Provided information:
::::::
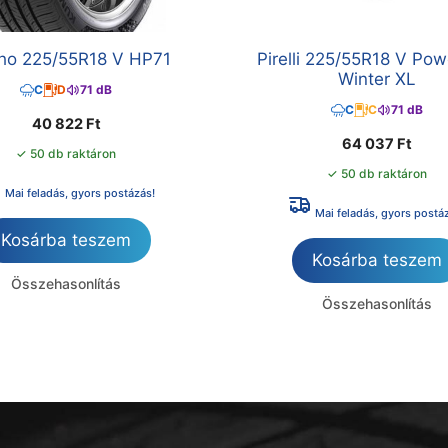
o 225/55R18 V HP71
Pirelli 225/55R18 V Pow
Winter XL
C
D
71 dB
C
C
71 dB
40 822
Ft
64 037
Ft
✓ 50 db raktáron
✓ 50 db raktáron
Mai feladás, gyors postázás!
Mai feladás, gyors postá
Kosárba teszem
Kosárba teszem
Összehasonlítás
Összehasonlítás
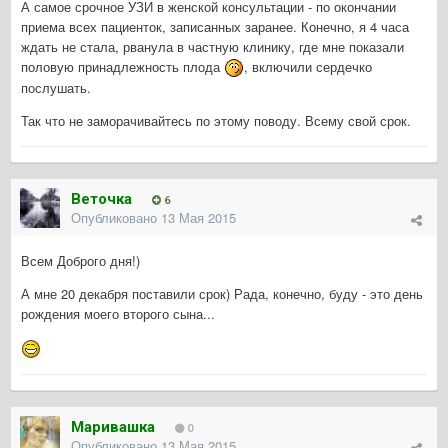
А самое срочное УЗИ в женской консультации - по окончании
приема всех пациенток, записанных заранее. Конечно, я 4 часа
ждать не стала, рванула в частную клинику, где мне показали
половую принадлежность плода
, включили сердечко
послушать.
Так что не заморачивайтесь по этому поводу. Всему свой срок.
Веточка
6
Опубликовано
13 Мая 2015
Всем Доброго дня!)
А мне 20 декабря поставили срок) Рада, конечно, буду - это день
рождения моего второго сына...
Маривашка
0
Опубликовано
13 Мая 2015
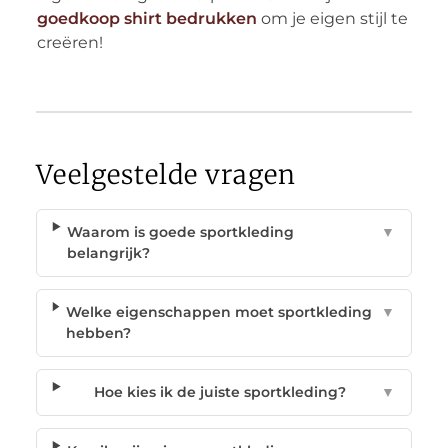
goedkoop shirt bedrukken
om je eigen stijl te
creëren!
Veelgestelde vragen
Waarom is goede sportkleding
▼
belangrijk?
Welke eigenschappen moet sportkleding
▼
hebben?
Hoe kies ik de juiste sportkleding?
▼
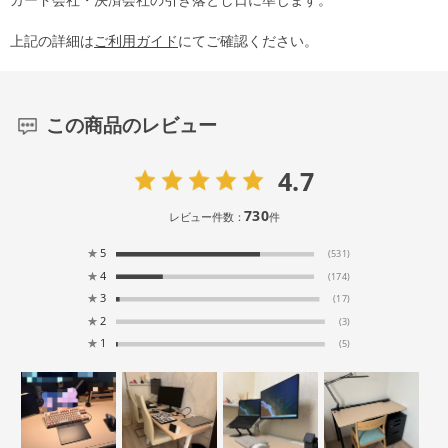
上記の詳細は
ご利用ガイド
にてご確認ください。
この商品のレビュー
4.7
730
レビュー件数：
件
★
5
(531)
★
4
(174)
★
3
(17)
★
2
(3)
★
1
(5)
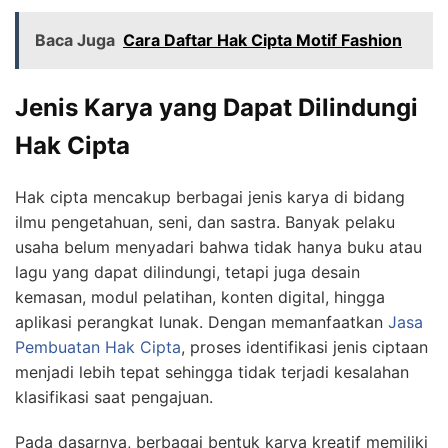
Baca Juga
Cara Daftar Hak Cipta Motif Fashion
Jenis Karya yang Dapat Dilindungi
Hak Cipta
Hak cipta mencakup berbagai jenis karya di bidang
ilmu pengetahuan, seni, dan sastra. Banyak pelaku
usaha belum menyadari bahwa tidak hanya buku atau
lagu yang dapat dilindungi, tetapi juga desain
kemasan, modul pelatihan, konten digital, hingga
aplikasi perangkat lunak. Dengan memanfaatkan
Jasa
Pembuatan Hak Cipta
, proses identifikasi jenis ciptaan
menjadi lebih tepat sehingga tidak terjadi kesalahan
klasifikasi saat pengajuan.
Pada dasarnya, berbagai bentuk karya kreatif memiliki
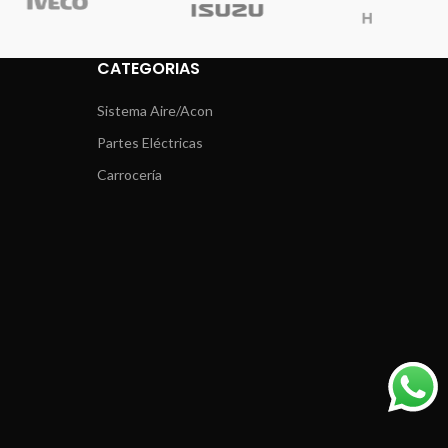
CATEGORIAS
Sistema Aire/Acon
Partes Eléctricas
Carrocería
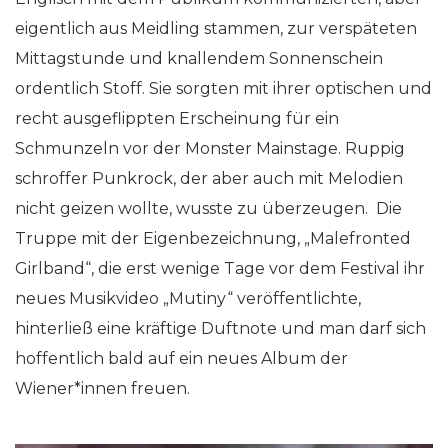
eigentlich aus Meidling stammen, zur verspäteten
Mittagstunde und knallendem Sonnenschein
ordentlich Stoff. Sie sorgten mit ihrer optischen und
recht ausgeflippten Erscheinung für ein
Schmunzeln vor der Monster Mainstage. Ruppig
schroffer Punkrock, der aber auch mit Melodien
nicht geizen wollte, wusste zu überzeugen. Die
Truppe mit der Eigenbezeichnung, „Malefronted
Girlband“, die erst wenige Tage vor dem Festival ihr
neues Musikvideo „Mutiny“ veröffentlichte,
hinterließ eine kräftige Duftnote und man darf sich
hoffentlich bald auf ein neues Album der
Wiener*innen freuen.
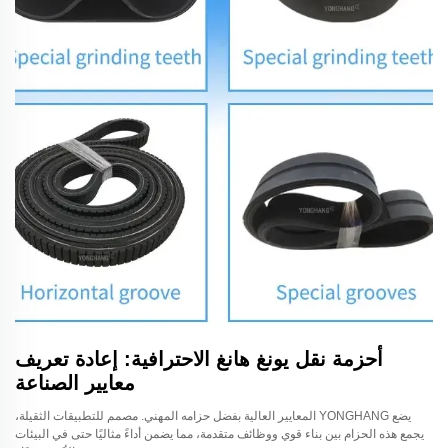
أحزمة نقل يونغ هانغ الاحترافية: إعادة تعريف
معايير الصناعة
يضع YONGHANG المعايير العالية بفضل حزامه المهني. مصمم للتطبيقات الثقيلة،
يجمع هذه الحزام بين بناء قوي ووظائف متقدمة، مما يضمن أداءً مثاليًا حتى في البيئات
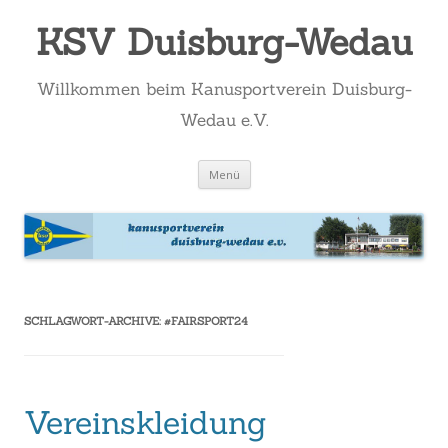
KSV Duisburg-Wedau
Willkommen beim Kanusportverein Duisburg-
Wedau e.V.
Zum
Menü
Inhalt
springen
SCHLAGWORT-ARCHIVE:
#FAIRSPORT24
Vereinskleidung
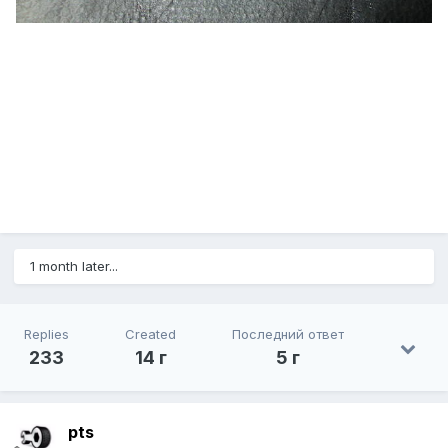
1 month later...
Replies
Created
Последний ответ
233
14 г
5 г
pts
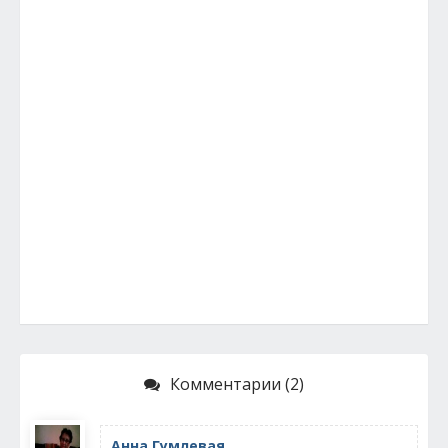
Комментарии (2)
Анна Гумлевая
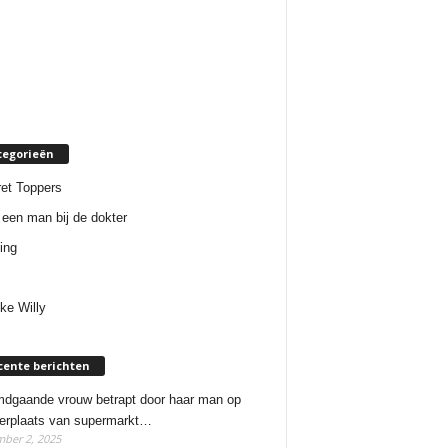
tegorieën
et Toppers
een man bij de dokter
ing
ke Willy
cente berichten
dgaande vrouw betrapt door haar man op
erplaats van supermarkt…
ber 2, 2025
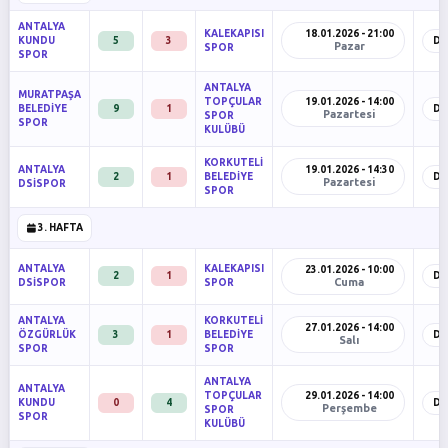
ANTALYA
KALEKAPISI
18.01.2026 - 21:00
KUNDU
5
3
De
Pazar
SPOR
SPOR
ANTALYA
MURATPAŞA
TOPÇULAR
19.01.2026 - 14:00
BELEDİYE
9
1
De
Pazartesi
SPOR
SPOR
KULÜBÜ
KORKUTELİ
ANTALYA
19.01.2026 - 14:30
2
1
BELEDİYE
De
Pazartesi
DSİSPOR
SPOR
3. HAFTA
ANTALYA
KALEKAPISI
23.01.2026 - 10:00
2
1
De
Cuma
DSİSPOR
SPOR
ANTALYA
KORKUTELİ
27.01.2026 - 14:00
ÖZGÜRLÜK
3
1
BELEDİYE
De
Salı
SPOR
SPOR
ANTALYA
ANTALYA
TOPÇULAR
29.01.2026 - 14:00
KUNDU
0
4
De
Perşembe
SPOR
SPOR
KULÜBÜ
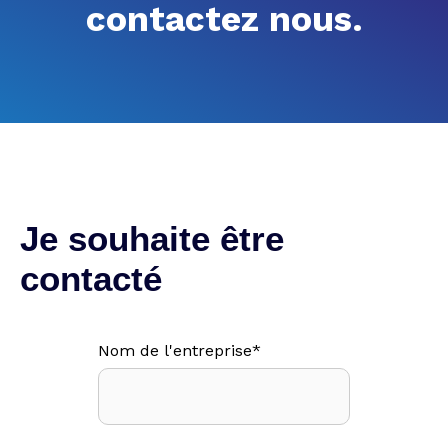
contactez nous.
Je souhaite être
contacté
Nom de l'entreprise
*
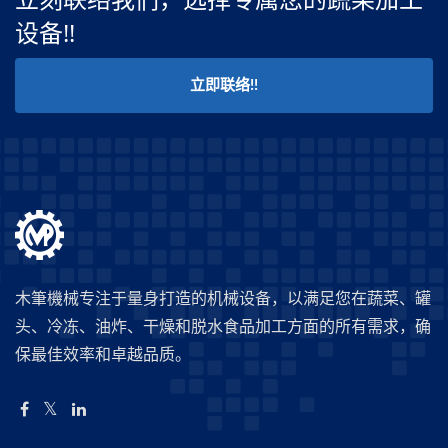
设备!!
立即联络!!
木筆機械专注于量身打造的机械设备，以满足您在蔬菜、罐
头、冷冻、油炸、干燥和脱水食品加工方面的所有需求，确
保最佳效率和卓越品质。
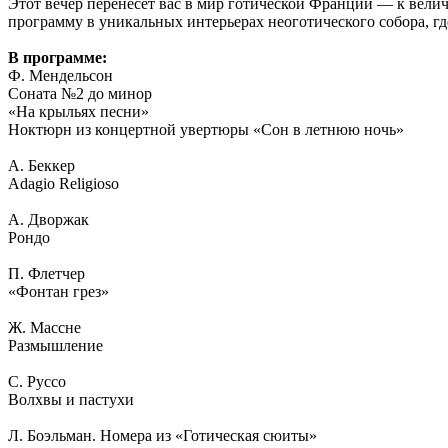
Этот вечер перенесет вас в мир готической Франции — к вели
программу в уникальных интерьерах неоготического собора, гд
В программе:
Ф. Мендельсон
Соната №2 до минор
«На крыльях песни»
Ноктюрн из концертной увертюры «Сон в летнюю ночь»
А. Беккер
Adagio Religioso
А. Дворжак
Рондо
П. Флетчер
«Фонтан грез»
Ж. Массне
Размышление
С. Руссо
Волхвы и пастухи
Л. Боэльман. Номера из «Готическая сюиты»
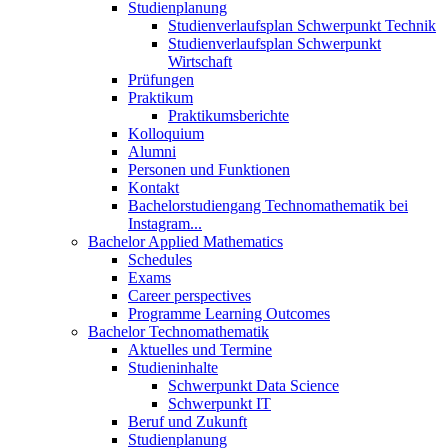
Studienplanung
Studienverlaufsplan Schwerpunkt Technik
Studienverlaufsplan Schwerpunkt
Wirtschaft
Prüfungen
Praktikum
Praktikumsberichte
Kolloquium
Alumni
Personen und Funktionen
Kontakt
Bachelorstudiengang Technomathematik bei
Instagram...
Bachelor Applied Mathematics
Schedules
Exams
Career perspectives
Programme Learning Outcomes
Bachelor Technomathematik
Aktuelles und Termine
Studieninhalte
Schwerpunkt Data Science
Schwerpunkt IT
Beruf und Zukunft
Studienplanung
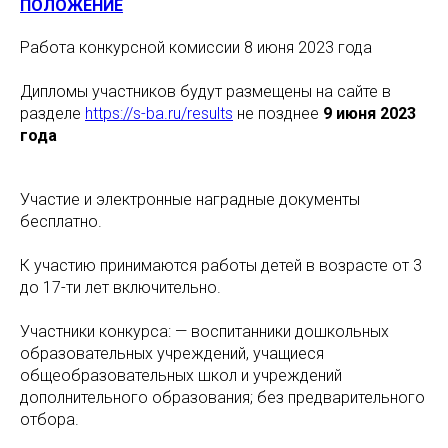
ПОЛОЖЕНИЕ
Работа конкурсной комиссии 8 июня 2023 года
Дипломы участников будут размещены на сайте в
разделе
https://s-ba.ru/results
не позднее
9 июня 2023
года
Участие и электронные наградные документы
бесплатно.
К участию принимаются работы детей в возрасте от 3
до 17-ти лет включительно.
Участники конкурса: — воспитанники дошкольных
образовательных учреждений, учащиеся
общеобразовательных школ и учреждений
дополнительного образования; без предварительного
отбора.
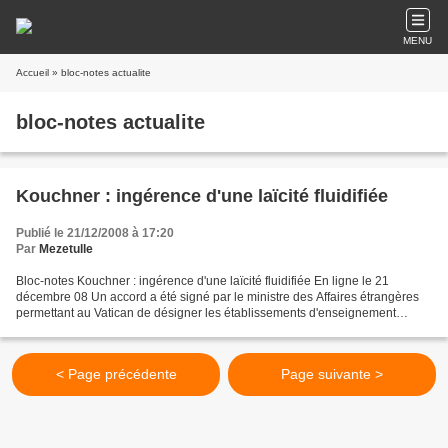
MENU
Accueil
» bloc-notes actualite
bloc-notes actualite
Kouchner : ingérence d'une laïcité fluidifiée
Publié le 21/12/2008 à 17:20
Par
Mezetulle
Bloc-notes Kouchner : ingérence d'une laïcité fluidifiée En ligne le 21
décembre 08 Un accord a été signé par le ministre des Affaires étrangères
permettant au Vatican de désigner les établissements d'enseignement
supérieur catholique dont les diplômes...
< Page précédente
Page suivante >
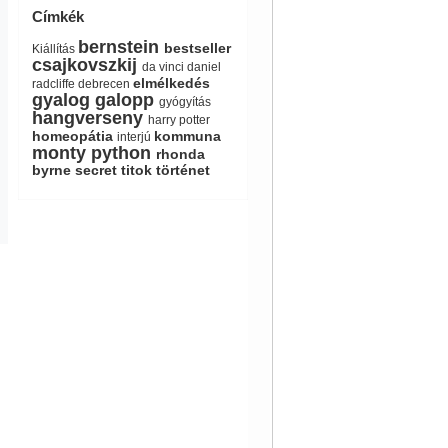
Címkék
bernstein
bestseller
Kiállítás
csajkovszkij
da vinci
daniel
elmélkedés
radcliffe
debrecen
gyalog galopp
gyógyítás
hangverseny
harry potter
homeopátia
kommuna
interjú
monty python
rhonda
byrne
secret
titok
történet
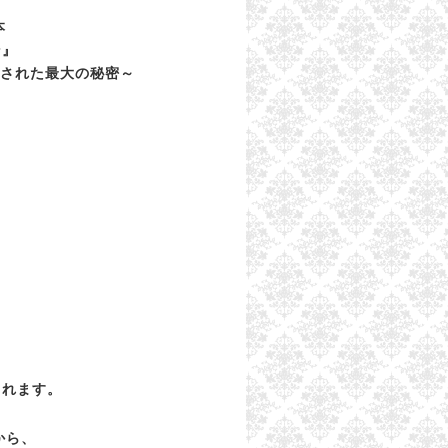
本
ン』
隠された最大の秘密～
されます。
から、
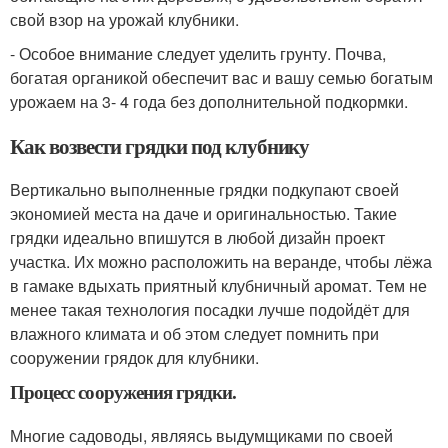
свой взор на урожай клубники.
- Особое внимание следует уделить грунту. Почва,
богатая органикой обеспечит вас и вашу семью богатым
урожаем на 3- 4 года без дополнительной подкормки.
Как возвести грядки под клубнику
Вертикально выполненные грядки подкупают своей
экономией места на даче и оригинальностью. Такие
грядки идеально впишутся в любой дизайн проект
участка. Их можно расположить на веранде, чтобы лёжа
в гамаке вдыхать приятный клубничный аромат. Тем не
менее такая технология посадки лучше подойдёт для
влажного климата и об этом следует помнить при
сооружении грядок для клубники.
Процесс сооружения грядки.
Многие садоводы, являясь выдумщиками по своей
::::::
Look through the entries, and return every line that the word "клубники" appears in.

свой взор на урожай клубники.
сооружении грядок для клубники.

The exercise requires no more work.